Proposed SMA Tension Sling Damper for Passive Seismic Control of Building

Passive Shape Memory Alloy (SMA) based Tension Sling Damper (TSD) is proposed to control seismic response of building represented as dynamic SDOF system. Non-linear hysteretic behavior of SMA is characterized by Tanaka model with seismic excitations as input. It is converted to equivalent piece-wise linear elastic viscous damping model described by stiffness constant 'k(eff)'and damping constant 'c(eff)' to implement it with linear dynamic system. Damping constant 'c(eff)' is evaluated for TSD for given seismic excitation at each instance of time defined as instantaneous damping, unlike constant damping used in other studies, to derive accurate seismic response of the dynamic system.

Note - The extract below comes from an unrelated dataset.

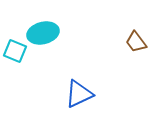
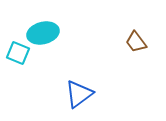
cyan square: moved 3 px right, 2 px down
blue triangle: rotated 12 degrees counterclockwise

Seismic response control parameters - peak and rms performance indices (PI) for displacement and acceleration, peak damper force, maximum damping ratio are evaluated for flexible, moderately stiff and stiff dynamic systems fitted with TSD under pulse and strong ground motion type seismic excitations with varied PGA. Substantial reduction in PI is observed for controlled systems through varying design parameters of TSD - cross-sectional area and length of SMA sling. TSD yields better seismic response control for moderately stiff and flexible system due to super-elastic properties of SMA. Further, it works efficiently for seismic excitations with low to moderate PGA.